▶ _What you are asked to do_:
The reply is a verbatim copy of the listing below with its images dropped.

▶ _Material provided_:

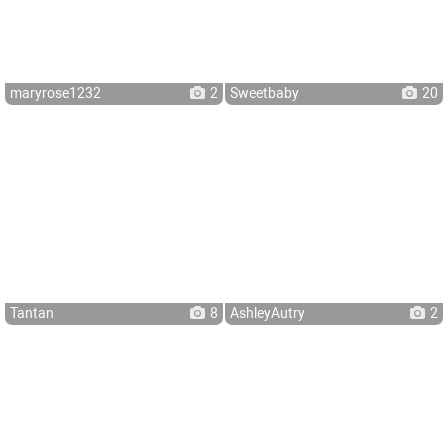
maryrose1232
2
Sweetbaby
20
Tantan
8
AshleyAutry
2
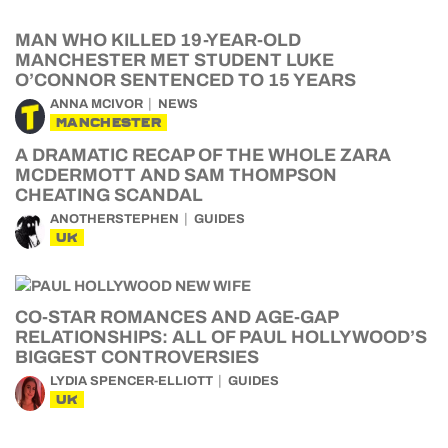
MAN WHO KILLED 19-YEAR-OLD
MANCHESTER MET STUDENT LUKE
O’CONNOR SENTENCED TO 15 YEARS
ANNA MCIVOR
NEWS
MANCHESTER
A DRAMATIC RECAP OF THE WHOLE ZARA
MCDERMOTT AND SAM THOMPSON
CHEATING SCANDAL
ANOTHERSTEPHEN
GUIDES
UK
CO-STAR ROMANCES AND AGE-GAP
RELATIONSHIPS: ALL OF PAUL HOLLYWOOD’S
BIGGEST CONTROVERSIES
LYDIA SPENCER-ELLIOTT
GUIDES
UK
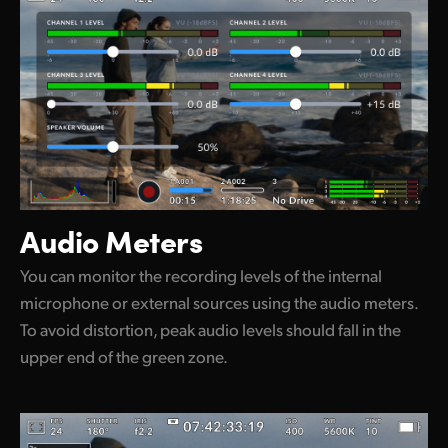
Audio Meters
You can monitor the recording levels of the internal
microphone or external sources using the audio meters.
To avoid distortion, peak audio levels should fall in the
upper end of the green zone.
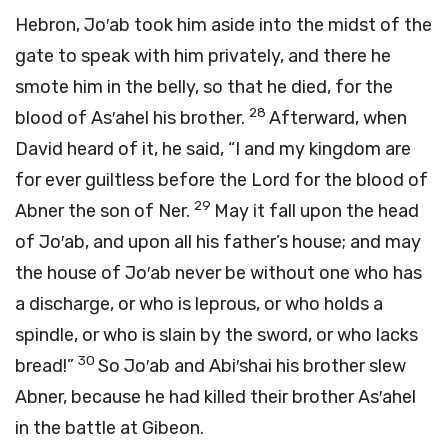
Hebron, Jo′ab took him aside into the midst of the
gate to speak with him privately, and there he
smote him in the belly, so that he died, for the
28
blood of As′ahel his brother.
Afterward, when
David heard of it, he said, “I and my kingdom are
for ever guiltless before the
Lord
for the blood of
29
Abner the son of Ner.
May it fall upon the head
of Jo′ab, and upon all his father’s house; and may
the house of Jo′ab never be without one who has
a discharge, or who is leprous, or who holds a
spindle, or who is slain by the sword, or who lacks
30
bread!”
So Jo′ab and Abi′shai his brother slew
Abner, because he had killed their brother As′ahel
in the battle at Gibeon.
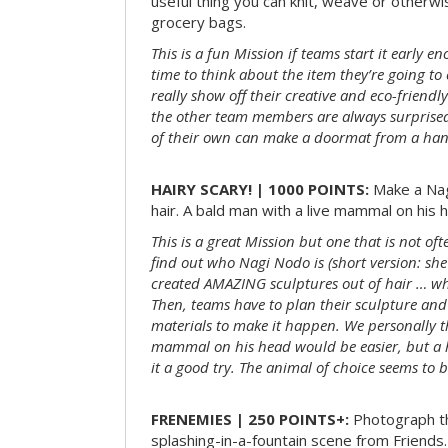
useful thing you can knit, weave or otherwis
grocery bags.
This is a fun Mission if teams start it early 
time to think about the item they’re going t
really show off their creative and eco-friendl
the other team members are always surprised
of their own can make a doormat from a hand
HAIRY SCARY! | 1000 POINTS:
Make a Nag
hair. A bald man with a live mammal on his h
This is a great Mission but one that is not of
find out who Nagi Nodo is (short version: she
created AMAZING sculptures out of hair … while
Then, teams have to plan their sculpture and
materials to make it happen. We personally t
mammal on his head would be easier, but a 
it a good try. The animal of choice seems to be
FRENEMIES | 250 POINTS+:
Photograph th
splashing-in-a-fountain scene from Friends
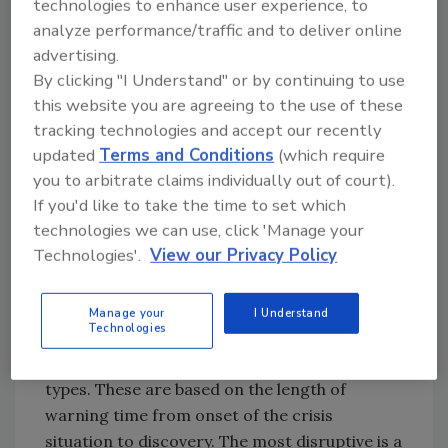
technologies to enhance user experience, to
• Poor management decisions or indecision
analyze performance/traffic and to deliver online
(i.e., purposely circumventing regulations,
advertising.
inattention to details, failure to enforce policy,
By clicking "I Understand" or by continuing to use
etc.)
this website you are agreeing to the use of these
tracking technologies and accept our recently
updated
Terms and Conditions
(which require
I am convinced that most foodservice crises
you to arbitrate claims individually out of court).
fall into the last category—the result of
If you'd like to take the time to set which
management’s inaction when informed about
technologies we can use, click 'Manage your
a problem that eventually takes on a life of its
Technologies'.
View our Privacy Policy
own and grows into a crisis situation. Poor
managerial judgment followed in short order
by human error a crisis makes.
Manage your
I Understand
Technologies
Crisis events generally fall into two basic
types. These are based on the length of
warning time from onset of the crisis
situation to discovery. The most disruptive is a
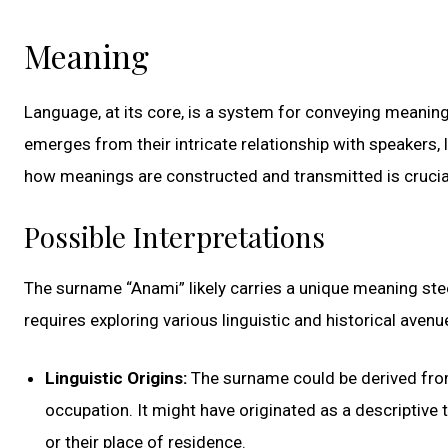
Meaning
Language, at its core, is a system for conveying meaning
emerges from their intricate relationship with speakers, 
how meanings are constructed and transmitted is crucia
Possible Interpretations
The surname “Anami” likely carries a unique meaning steep
requires exploring various linguistic and historical avenu
Linguistic Origins:
The surname could be derived from 
occupation. It might have originated as a descriptive te
or their place of residence.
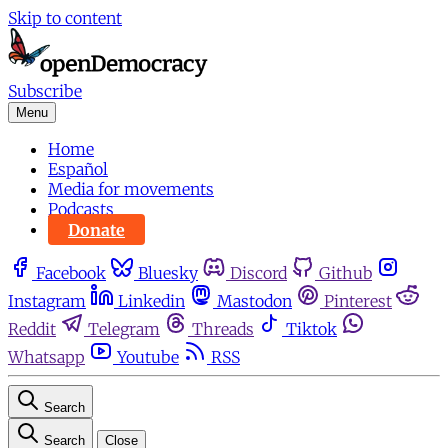
Skip to content
Subscribe
Menu
Home
Español
Media for movements
Podcasts
Donate
Facebook
Bluesky
Discord
Github
Instagram
Linkedin
Mastodon
Pinterest
Reddit
Telegram
Threads
Tiktok
Whatsapp
Youtube
RSS
Search
Search
Close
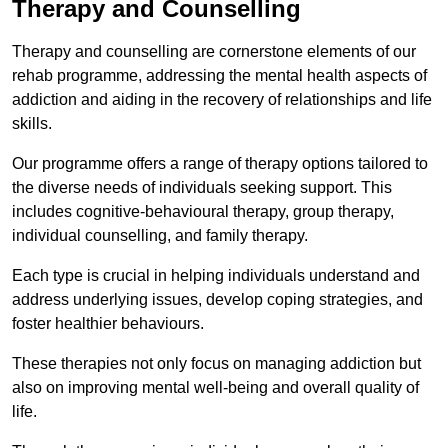
Therapy and Counselling
Therapy and counselling are cornerstone elements of our
rehab programme, addressing the mental health aspects of
addiction and aiding in the recovery of relationships and life
skills.
Our programme offers a range of therapy options tailored to
the diverse needs of individuals seeking support. This
includes cognitive-behavioural therapy, group therapy,
individual counselling, and family therapy.
Each type is crucial in helping individuals understand and
address underlying issues, develop coping strategies, and
foster healthier behaviours.
These therapies not only focus on managing addiction but
also on improving mental well-being and overall quality of
life.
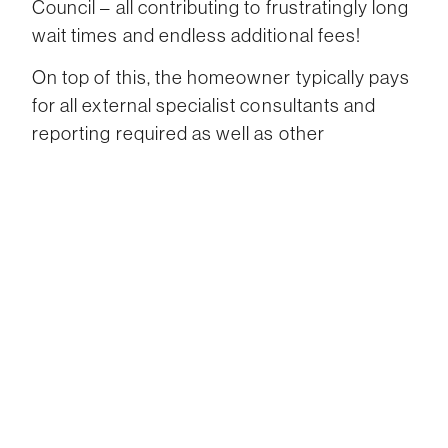
Council – all contributing to frustratingly long
wait times and endless additional fees!
On top of this, the homeowner typically pays
for all external specialist consultants and
reporting required as well as other
outgoings. What a hassle!
Once a building contract is executed it is
hoped the builder will work well with the
architect. Unfortunately the reality of the
situation, this isn’t always achievable as both
parties can disagree with each having their
own priorities for the build.
For example, an architect would want to
preserve the quality and detail but the builder
may want to explore cost-saving measures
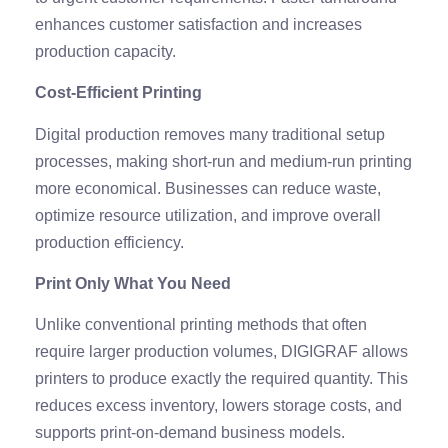
enhances customer satisfaction and increases
production capacity.
Cost-Efficient Printing
Digital production removes many traditional setup
processes, making short-run and medium-run printing
more economical. Businesses can reduce waste,
optimize resource utilization, and improve overall
production efficiency.
Print Only What You Need
Unlike conventional printing methods that often
require larger production volumes, DIGIGRAF allows
printers to produce exactly the required quantity. This
reduces excess inventory, lowers storage costs, and
supports print-on-demand business models.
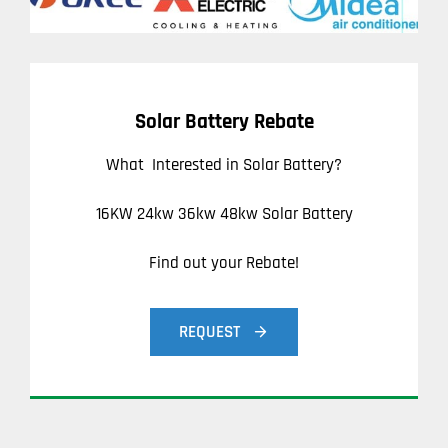
Solar Battery Rebate
What Interested in Solar Battery?
16KW 24kw 36kw 48kw Solar Battery
Find out your Rebate!
REQUEST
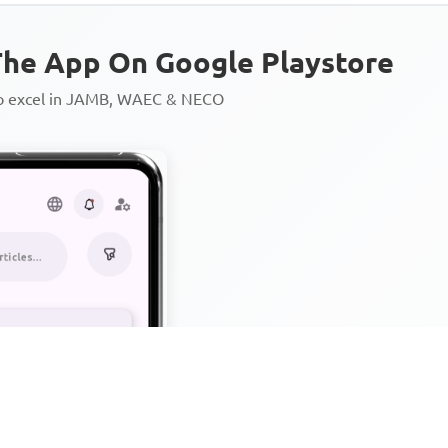
he App On Google Playstore
to excel in JAMB, WAEC & NECO
Personalized AI Learning Chat
Thousands of JAMB, WAEC & 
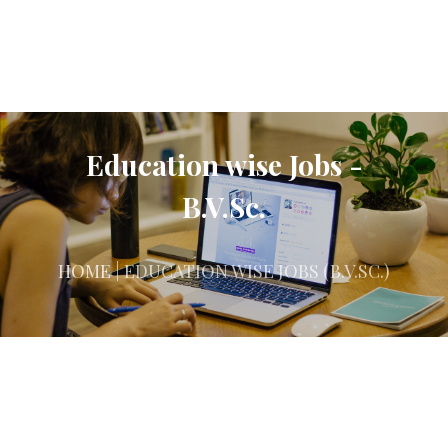
Education wise Jobs -
B.V.Sc.
HOME
| EDUCATION WISE JOBS (B.V.SC.)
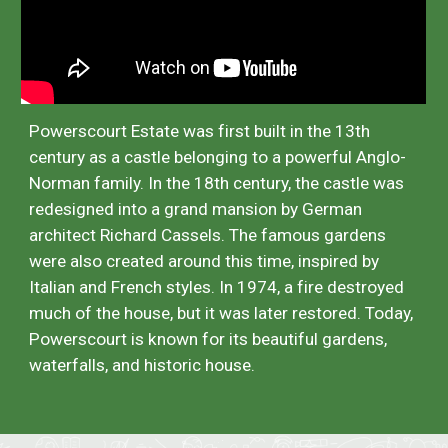
Powerscourt Estate was first built in the 13th
century as a castle belonging to a powerful Anglo-
Norman family. In the 18th century, the castle was
redesigned into a grand mansion by German
architect Richard Cassels. The famous gardens
were also created around this time, inspired by
Italian and French styles. In 1974, a fire destroyed
much of the house, but it was later restored. Today,
Powerscourt is known for its beautiful gardens,
waterfalls, and historic house.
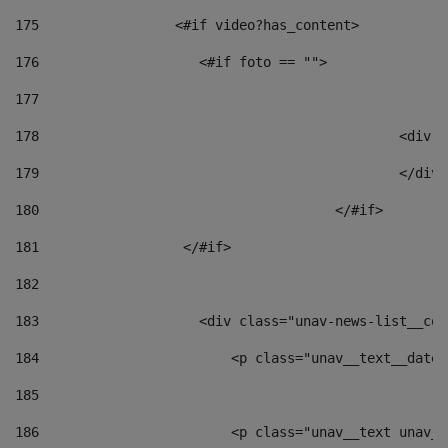
175
                 <#if video?has_content> 
176
                    <#if foto == "">  
177
178
						
179
						</
180
					</#if> 
181
                  </#if> 
182
183
                    <div class="unav-news-list__con
184
                        <p class="unav__text__date"
185
186
                        <p class="unav__text unav__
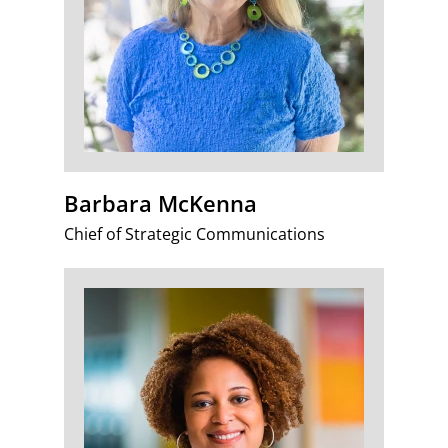
Barbara McKenna
Chief of Strategic Communications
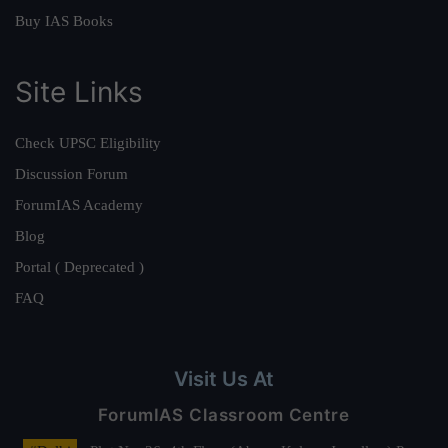
Buy IAS Books
Site Links
Check UPSC Eligibility
Discussion Forum
ForumIAS Academy
Blog
Portal ( Deprecated )
FAQ
Visit Us At
ForumIAS Classroom Centre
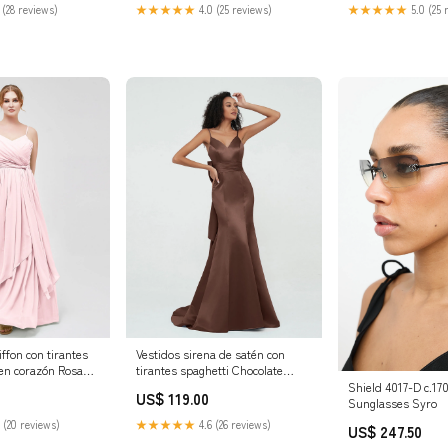
 Shopping Feed
for Women - Perfec
 (28 reviews)
★★★★★
4.0 (25 reviews)
★★★★★
5.0 (25 
Summer & Fall, Bo
Rhinestone Jumps
iffon con tirantes
Vestidos sirena de satén con
 en corazón Rosa
tirantes spaghetti Chocolate
Grandes
Tallas Grandes
Shield 4017-D c.1
US$ 119.00
tidos de Dama de
Tamaño:Personalizado
Sunglasses Syro
 Vestidos de Dama
 (20 reviews)
★★★★★
4.6 (26 reviews)
US$ 247.50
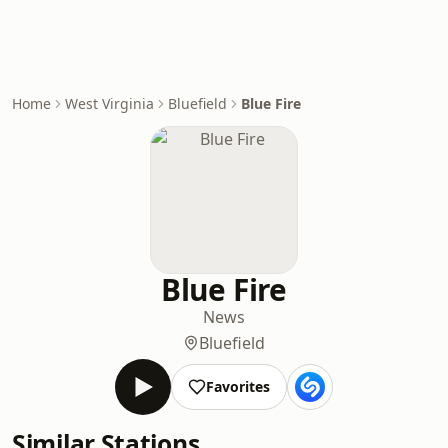
Home
West Virginia
Bluefield
Blue Fire
Blue Fire
News
Bluefield
Favorites
Similar Stations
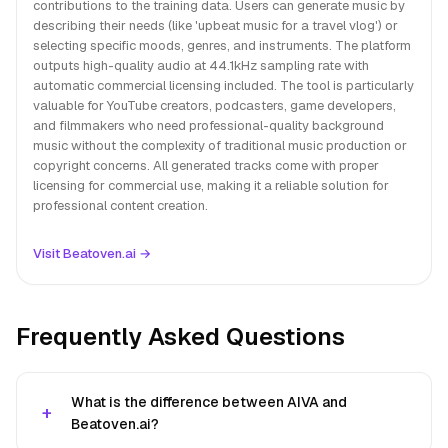
contributions to the training data. Users can generate music by
describing their needs (like 'upbeat music for a travel vlog') or
selecting specific moods, genres, and instruments. The platform
outputs high-quality audio at 44.1kHz sampling rate with
automatic commercial licensing included. The tool is particularly
valuable for YouTube creators, podcasters, game developers,
and filmmakers who need professional-quality background
music without the complexity of traditional music production or
copyright concerns. All generated tracks come with proper
licensing for commercial use, making it a reliable solution for
professional content creation.
Visit Beatoven.ai →
Frequently Asked Questions
What is the difference between AIVA and
Beatoven.ai?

▶ _Exercise solution_:
maryrose1232
2
Sweetbaby
20
Tantan
8
AshleyAutry
2
MAN WHO KILLED 19-YEAR-OLD
MANCHESTER MET STUDENT LUKE
O’CONNOR SENTENCED TO 15 YEARS
ANNA MCIVOR
NEWS
MANCHESTER
A DRAMATIC RECAP OF THE WHOLE ZARA
MCDERMOTT AND SAM THOMPSON
CHEATING SCANDAL
ANOTHERSTEPHEN
GUIDES
UK
CO-STAR ROMANCES AND AGE-GAP
RELATIONSHIPS: ALL OF PAUL HOLLYWOOD’S
BIGGEST CONTROVERSIES
LYDIA SPENCER-ELLIOTT
GUIDES
UK
Audio Meters
You can monitor the recording levels of the internal
microphone or external sources using the audio meters.
To avoid distortion, peak audio levels should fall in the
upper end of the green zone.
Hebron, Jo′ab took him aside into the midst of the
gate to speak with him privately, and there he
smote him in the belly, so that he died, for the
28
blood of As′ahel his brother.
Afterward, when
David heard of it, he said, “I and my kingdom are
for ever guiltless before the
Lord
for the blood of
29
Abner the son of Ner.
May it fall upon the head
of Jo′ab, and upon all his father’s house; and may
the house of Jo′ab never be without one who has
a discharge, or who is leprous, or who holds a
spindle, or who is slain by the sword, or who lacks
30
bread!”
So Jo′ab and Abi′shai his brother slew
Abner, because he had killed their brother As′ahel
in the battle at Gibeon.
useful thing you can knit, weave or otherwis
grocery bags.
This is a fun Mission if teams start it early 
time to think about the item they’re going t
really show off their creative and eco-friendl
the other team members are always surprised
of their own can make a doormat from a hand
HAIRY SCARY! | 1000 POINTS:
Make a Nag
hair. A bald man with a live mammal on his h
This is a great Mission but one that is not of
find out who Nagi Nodo is (short version: she
created AMAZING sculptures out of hair … while
Then, teams have to plan their sculpture and
materials to make it happen. We personally t
mammal on his head would be easier, but a 
it a good try. The animal of choice seems to be
FRENEMIES | 250 POINTS+:
Photograph th
splashing-in-a-fountain scene from Friends
technologies to enhance user experience, to
• Poor management decisions or indecision
analyze performance/traffic and to deliver online
(i.e., purposely circumventing regulations,
advertising.
inattention to details, failure to enforce policy,
By clicking "I Understand" or by continuing to use
etc.)
this website you are agreeing to the use of these
tracking technologies and accept our recently
updated
Terms and Conditions
(which require
I am convinced that most foodservice crises
you to arbitrate claims individually out of court).
fall into the last category—the result of
If you'd like to take the time to set which
management’s inaction when informed about
technologies we can use, click 'Manage your
a problem that eventually takes on a life of its
Technologies'.
View our Privacy Policy
own and grows into a crisis situation. Poor
managerial judgment followed in short order
by human error a crisis makes.
Manage your
I Understand
Technologies
Crisis events generally fall into two basic
types. These are based on the length of
warning time from onset of the crisis
situation to discovery. The most disruptive is a
Meaning
Language, at its core, is a system for conveying meaning
emerges from their intricate relationship with speakers, 
how meanings are constructed and transmitted is crucia
Possible Interpretations
The surname “Anami” likely carries a unique meaning steep
requires exploring various linguistic and historical avenu
Linguistic Origins:
The surname could be derived from 
occupation. It might have originated as a descriptive te
or their place of residence.
Skip to content
Subscribe
Menu
Home
Español
Media for movements
Podcasts
Donate
Facebook
Bluesky
Discord
Github
Instagram
Linkedin
Mastodon
Pinterest
Reddit
Telegram
Threads
Tiktok
Whatsapp
Youtube
RSS
Search
Search
Close
Therapy and Counselling
Therapy and counselling are cornerstone elements of our
rehab programme, addressing the mental health aspects of
addiction and aiding in the recovery of relationships and life
skills.
Our programme offers a range of therapy options tailored to
the diverse needs of individuals seeking support. This
includes cognitive-behavioural therapy, group therapy,
individual counselling, and family therapy.
Each type is crucial in helping individuals understand and
address underlying issues, develop coping strategies, and
foster healthier behaviours.
These therapies not only focus on managing addiction but
also on improving mental well-being and overall quality of
life.
Council – all contributing to frustratingly long
wait times and endless additional fees!
On top of this, the homeowner typically pays
for all external specialist consultants and
reporting required as well as other
outgoings. What a hassle!
Once a building contract is executed it is
hoped the builder will work well with the
architect. Unfortunately the reality of the
situation, this isn’t always achievable as both
parties can disagree with each having their
own priorities for the build.
For example, an architect would want to
preserve the quality and detail but the builder
may want to explore cost-saving measures
enhances customer satisfaction and increases
production capacity.
Cost-Efficient Printing
Digital production removes many traditional setup
processes, making short-run and medium-run printing
more economical. Businesses can reduce waste,
optimize resource utilization, and improve overall
production efficiency.
Print Only What You Need
Unlike conventional printing methods that often
require larger production volumes, DIGIGRAF allows
printers to produce exactly the required quantity. This
reduces excess inventory, lowers storage costs, and
supports print-on-demand business models.
Solar Battery Rebate
What Interested in Solar Battery?
16KW 24kw 36kw 48kw Solar Battery
Find out your Rebate!
REQUEST
he App On Google Playstore
to excel in JAMB, WAEC & NECO
Personalized AI Learning Chat
Thousands of JAMB, WAEC & 
Education wise Jobs -
B.V.Sc.
HOME
| EDUCATION WISE JOBS (B.V.SC.)
Powerscourt Estate was first built in the 13th
century as a castle belonging to a powerful Anglo-
Norman family. In the 18th century, the castle was
redesigned into a grand mansion by German
architect Richard Cassels. The famous gardens
were also created around this time, inspired by
Italian and French styles. In 1974, a fire destroyed
much of the house, but it was later restored. Today,
Powerscourt is known for its beautiful gardens,
waterfalls, and historic house.
175
                 <#if video?has_content> 
176
                    <#if foto == "">  
177
178
						
179
						</
180
					</#if> 
181
                  </#if> 
182
183
                    <div class="unav-news-list__con
184
                        <p class="unav__text__date"
185
186
                        <p class="unav__text unav__
Barbara McKenna
Chief of Strategic Communications
Buy IAS Books
Site Links
Check UPSC Eligibility
Discussion Forum
ForumIAS Academy
Blog
Portal ( Deprecated )
FAQ
Visit Us At
ForumIAS Classroom Centre
 Shopping Feed
for Women - Perfec
 (28 reviews)
★★★★★
4.0 (25 reviews)
★★★★★
5.0 (25 
Summer & Fall, Bo
Rhinestone Jumps
iffon con tirantes
Vestidos sirena de satén con
 en corazón Rosa
tirantes spaghetti Chocolate
Grandes
Tallas Grandes
Shield 4017-D c.1
US$ 119.00
tidos de Dama de
Tamaño:Personalizado
Sunglasses Syro
 Vestidos de Dama
 (20 reviews)
★★★★★
4.6 (26 reviews)
US$ 247.50
Home
West Virginia
Bluefield
Blue Fire
Blue Fire
News
Bluefield
Favorites
Similar Stations
contributions to the training data. Users can generate music by
describing their needs (like 'upbeat music for a travel vlog') or
selecting specific moods, genres, and instruments. The platform
outputs high-quality audio at 44.1kHz sampling rate with
automatic commercial licensing included. The tool is particularly
valuable for YouTube creators, podcasters, game developers,
and filmmakers who need professional-quality background
music without the complexity of traditional music production or
copyright concerns. All generated tracks come with proper
licensing for commercial use, making it a reliable solution for
professional content creation.
Visit Beatoven.ai →
Frequently Asked Questions
What is the difference between AIVA and
Beatoven.ai?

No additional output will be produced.